VICKEN CHETERIAN

Vicken Cheterian

100 Years Later: Turkey’s Lost Chance

I was in Yerevan to commemorate the end of the century of the first modern Genocide. I was there to assist the distribution of the first “Aurora Prize for Awakening Humanity”. Marguerite Barankitse, the winner of the one million dollar prize, is from Burundi, who back in 1993 as war erupted in her country chose to save 25 children by providing them shelter; since she has saved the lives of several thousand children. 

I saw a new spirit being born in Yerevan, a new message being sent to the world. There was no anger in the message, no demand. It looked at the deep heart of humanity, and among the many dark wrinkles it found some light: The message in Yerevan was “Thank You” to all those simple people who are risking their own to save the lives of others, of innocent civilians caught in the fire of hatred and arbitrary violence. Didn’t perfect foreigners one day save the lives of thousands of Armenian orphans, who today flourish in the four corners of the world?

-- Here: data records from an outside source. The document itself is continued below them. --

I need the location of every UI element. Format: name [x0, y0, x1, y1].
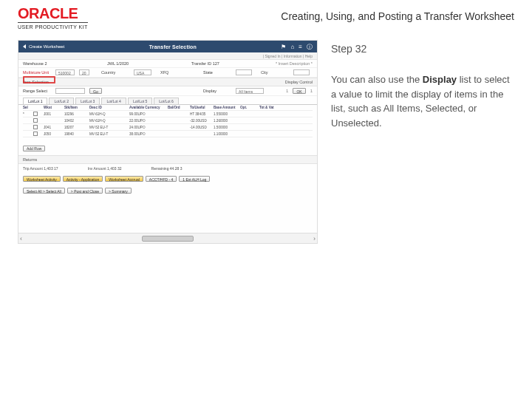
display-label: Display [203, 89, 231, 93]
tab-6[interactable]: Lot/Lot 6 [154, 98, 178, 104]
horizontal-scrollbar[interactable]: ‹ › [18, 233, 317, 243]
step-text-before: You can also use the [331, 74, 423, 85]
table-row[interactable]: J050 19840 MV-52 EU-T 38.00UPO 1.100000 [23, 131, 313, 137]
col-stk: Stk/Item [64, 106, 88, 109]
tab-bar: Lot/Lot 1 Lot/Lot 2 Lot/Lot 3 Lot/Lot 4 … [18, 96, 317, 105]
col-base: Base Amount [214, 106, 239, 109]
ext-log-button[interactable]: 1 Ext ALH Log [179, 176, 210, 182]
totals-row: Trip Amount 1,403 17 Inv Amount 1,403 32… [18, 164, 317, 173]
display-dropdown[interactable]: All Items [236, 88, 264, 94]
brand-logo: ORACLE USER PRODUCTIVITY KIT [18, 6, 88, 30]
col-bal: Bal/Ord [168, 106, 188, 109]
tab-2[interactable]: Lot/Lot 2 [49, 98, 73, 104]
row-checkbox[interactable] [33, 112, 38, 116]
help-icon[interactable]: ⓘ [307, 43, 313, 51]
grid-header: Sel Wkst Stk/Item Desc ID Available Curr… [23, 105, 313, 111]
step-instruction: You can also use the Display list to sel… [331, 72, 514, 130]
logo-subtitle: USER PRODUCTIVITY KIT [18, 22, 88, 30]
highlight-multistore [23, 76, 55, 83]
row-checkbox[interactable] [33, 118, 38, 123]
home-icon[interactable]: ⌂ [290, 44, 294, 50]
app-topbar: Create Worksheet Transfer Selection ⚑ ⌂ … [18, 41, 317, 52]
row-checkbox[interactable] [33, 125, 38, 129]
col-desc: Desc ID [89, 106, 120, 109]
col-avail: Available Currency [129, 106, 166, 109]
table-row[interactable]: 10402 MV-61H-Q 22.00UPO -32.00USD 1.2600… [23, 117, 313, 124]
returns-footer-label: Returns [23, 157, 37, 162]
summary-button[interactable]: > Summary [105, 188, 132, 194]
activity-application-button[interactable]: Activity - Application [63, 176, 103, 182]
col-tot: Tot & Vat [259, 106, 284, 109]
go-button[interactable]: Go [89, 88, 102, 94]
section-display-control: Display Control [285, 80, 313, 84]
app-screenshot: Create Worksheet Transfer Selection ⚑ ⌂ … [18, 40, 318, 244]
multistore-field-2[interactable]: 20 [79, 69, 89, 75]
col-opt: Opt. [240, 106, 258, 109]
menu-icon[interactable]: ≡ [299, 44, 302, 50]
post-close-button[interactable]: > Post and Close [67, 188, 103, 194]
city-field[interactable] [293, 69, 310, 75]
extra-counter: 1 [286, 89, 288, 93]
warehouse-label: Warehouse 2 [23, 61, 51, 66]
status-strip: | Signed In | Information | Help [18, 52, 317, 60]
ok-button[interactable]: OK [293, 88, 305, 94]
topbar-center-title: Transfer Selection [149, 44, 197, 50]
transfer-id-label: Transfer ID 127 [191, 61, 219, 66]
scroll-left-icon[interactable]: ‹ [20, 235, 22, 242]
col-tou: To/Useful [190, 106, 212, 109]
city-label: City [261, 70, 289, 75]
step-text-bold: Display [423, 74, 457, 85]
tab-5[interactable]: Lot/Lot 5 [128, 98, 152, 104]
worksheet-activity-button[interactable]: Worksheet Activity [23, 176, 61, 182]
back-arrow-icon[interactable] [23, 44, 26, 49]
step-title: Step 32 [331, 43, 514, 55]
jwl-label: JWL 1/2020 [107, 61, 135, 66]
select-all-button[interactable]: Select All > Select All [23, 188, 65, 194]
page-title: Creating, Using, and Posting a Transfer … [281, 6, 514, 22]
multistore-field-1[interactable]: 510002 [55, 69, 75, 75]
accthfd-button[interactable]: ACCT/HFD - 4 [146, 176, 177, 182]
country-label: Country [101, 70, 129, 75]
row-checkbox[interactable] [33, 132, 38, 136]
state-field[interactable] [236, 69, 252, 75]
tab-3[interactable]: Lot/Lot 3 [75, 98, 100, 104]
flag-icon[interactable]: ⚑ [281, 44, 286, 50]
table-row[interactable]: J041 18207 MV-52 EU-T 24.00UPO -14.00USD… [23, 124, 313, 131]
range-select-label: Range Select [23, 89, 51, 93]
topbar-back-label[interactable]: Create Worksheet [29, 44, 64, 49]
xfq-label: XFQ [160, 70, 188, 75]
multistore-label: Multistore Unit [23, 70, 51, 75]
extra-counter-2: 1 [310, 89, 313, 93]
range-select-field[interactable] [55, 88, 85, 94]
scroll-thumb[interactable] [142, 236, 194, 242]
add-row-button[interactable]: Add Row [23, 146, 45, 151]
col-sel: Sel [23, 106, 32, 109]
worksheet-accrual-button[interactable]: Worksheet Accrual [105, 176, 143, 182]
table-row[interactable]: * J001 10296 MV-61H-Q 99.00UPO HT 384/35… [23, 111, 313, 117]
tab-1[interactable]: Lot/Lot 1 [23, 98, 47, 104]
state-label: State [203, 70, 231, 75]
tab-4[interactable]: Lot/Lot 4 [101, 98, 126, 104]
country-field[interactable]: USA [134, 69, 151, 75]
scroll-right-icon[interactable]: › [313, 235, 316, 242]
description-placeholder: * Insert Description * [276, 61, 313, 66]
oracle-wordmark: ORACLE [18, 6, 88, 21]
col-wkst: Wkst [44, 106, 63, 109]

Mind you, Yerevan is not a confortable place enjoying the luxury of distributing millions. Yerevan is neither Geneva, nor Armenia a Switzerland. Armenia itself continues to suffer, not just symbolically for lack of justice for the 1.5 million people who perished in 1915, but also Armenia today is living through difficult times. One-third of Armenian population left the country since its independence, and 32% of its inhabitants live under the line of poverty. The difficulties of this small, land-locked formerly Soviet republic is largely conditioned by the Karabakh conflict in the east, which consumes important portion of the country’s budget for defence; the difficulties are also because of Turkey, which in this conflict, instead of taking a constructive position and work for conflict-resolution, has chosen to support Azerbaijani militaristic and aggressive policies “until the end” as President Erdogan reminded us in early April. Turkey imposes a blockade on Armenia for over two decades now, bleeding its economy and suffocating its people. 

The message I heard in Yerevan was that we survived, and we continue to live. Moreover, I heard one more important message: in spite of our open wounds we are able to empathy with the suffering of others, and try to help them with our meagre means. 

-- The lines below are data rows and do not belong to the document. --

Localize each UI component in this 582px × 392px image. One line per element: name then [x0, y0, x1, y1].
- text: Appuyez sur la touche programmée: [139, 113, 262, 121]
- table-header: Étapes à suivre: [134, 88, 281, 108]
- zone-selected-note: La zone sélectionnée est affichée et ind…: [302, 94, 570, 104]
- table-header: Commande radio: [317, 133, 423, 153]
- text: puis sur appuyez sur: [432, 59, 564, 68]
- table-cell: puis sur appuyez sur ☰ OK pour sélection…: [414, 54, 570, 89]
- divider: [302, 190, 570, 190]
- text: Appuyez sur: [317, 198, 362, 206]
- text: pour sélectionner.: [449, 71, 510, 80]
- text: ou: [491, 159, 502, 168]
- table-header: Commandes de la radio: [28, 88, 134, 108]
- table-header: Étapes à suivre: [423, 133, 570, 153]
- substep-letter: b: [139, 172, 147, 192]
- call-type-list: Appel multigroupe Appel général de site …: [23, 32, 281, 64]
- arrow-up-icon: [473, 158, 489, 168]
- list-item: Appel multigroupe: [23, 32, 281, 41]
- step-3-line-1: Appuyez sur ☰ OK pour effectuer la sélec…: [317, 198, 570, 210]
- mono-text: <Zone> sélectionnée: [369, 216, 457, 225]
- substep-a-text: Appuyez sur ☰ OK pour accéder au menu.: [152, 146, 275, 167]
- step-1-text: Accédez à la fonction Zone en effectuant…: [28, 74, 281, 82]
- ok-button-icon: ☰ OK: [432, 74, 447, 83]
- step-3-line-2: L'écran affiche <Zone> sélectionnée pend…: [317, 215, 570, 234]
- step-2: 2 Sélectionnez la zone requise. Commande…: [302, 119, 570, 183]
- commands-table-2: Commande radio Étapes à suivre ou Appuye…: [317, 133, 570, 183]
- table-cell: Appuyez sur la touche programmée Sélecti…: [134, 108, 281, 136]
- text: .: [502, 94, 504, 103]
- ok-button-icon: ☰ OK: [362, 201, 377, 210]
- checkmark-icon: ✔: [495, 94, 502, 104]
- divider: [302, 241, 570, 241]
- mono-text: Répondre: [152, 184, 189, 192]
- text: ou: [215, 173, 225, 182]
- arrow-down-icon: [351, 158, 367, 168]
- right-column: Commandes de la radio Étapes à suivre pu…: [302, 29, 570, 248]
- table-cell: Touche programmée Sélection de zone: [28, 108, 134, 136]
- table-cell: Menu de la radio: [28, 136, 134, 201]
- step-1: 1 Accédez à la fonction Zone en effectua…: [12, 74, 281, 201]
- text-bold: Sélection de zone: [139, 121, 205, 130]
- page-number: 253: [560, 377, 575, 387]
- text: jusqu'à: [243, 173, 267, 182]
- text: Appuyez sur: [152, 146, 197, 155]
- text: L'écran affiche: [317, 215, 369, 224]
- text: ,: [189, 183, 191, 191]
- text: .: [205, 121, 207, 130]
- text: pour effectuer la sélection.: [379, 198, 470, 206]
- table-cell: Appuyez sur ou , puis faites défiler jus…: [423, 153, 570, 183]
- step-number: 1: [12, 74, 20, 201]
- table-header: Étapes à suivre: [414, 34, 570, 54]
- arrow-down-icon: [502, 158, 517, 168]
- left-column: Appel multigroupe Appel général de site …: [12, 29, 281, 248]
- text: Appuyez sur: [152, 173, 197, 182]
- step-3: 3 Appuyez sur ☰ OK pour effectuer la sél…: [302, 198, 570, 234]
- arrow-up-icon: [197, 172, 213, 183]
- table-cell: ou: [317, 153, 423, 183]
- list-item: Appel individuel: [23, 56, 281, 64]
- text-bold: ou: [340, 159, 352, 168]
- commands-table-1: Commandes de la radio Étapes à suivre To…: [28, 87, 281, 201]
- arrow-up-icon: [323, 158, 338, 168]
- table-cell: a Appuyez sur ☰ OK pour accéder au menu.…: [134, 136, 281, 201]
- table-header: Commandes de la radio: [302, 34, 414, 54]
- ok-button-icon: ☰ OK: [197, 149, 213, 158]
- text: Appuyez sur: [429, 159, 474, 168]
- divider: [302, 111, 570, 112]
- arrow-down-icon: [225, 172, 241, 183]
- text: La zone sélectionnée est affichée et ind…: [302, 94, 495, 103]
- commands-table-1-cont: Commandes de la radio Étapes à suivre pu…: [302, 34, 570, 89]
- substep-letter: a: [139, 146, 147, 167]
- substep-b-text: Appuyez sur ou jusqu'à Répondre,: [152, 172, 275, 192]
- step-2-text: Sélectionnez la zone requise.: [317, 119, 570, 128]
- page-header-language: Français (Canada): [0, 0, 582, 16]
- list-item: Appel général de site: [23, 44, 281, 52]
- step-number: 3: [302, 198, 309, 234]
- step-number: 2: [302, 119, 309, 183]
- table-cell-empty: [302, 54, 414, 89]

What about Turkey after 100 years? What is the message of Turkey after a long century? I am afraid to say: nothing much, and more of the old thinking. The official discourse of denial has hardly changed. Turkish official representatives did not recognize the destruction of the Armenians as a crime, nor did they start revising their policies and giving back part of what was looted from the Armenians. Turkey did not open its borders with Armenia – the last border of the Cold war still survives there. Even Erdogan’s “condolences” were not given in the year of the centennial, but on April 23, 2014. Even the few advances that was taken within the Turkish civil society, the opening up of the debate, the renovation of a church or two, is being reversed in an atmosphere of fear and repression.  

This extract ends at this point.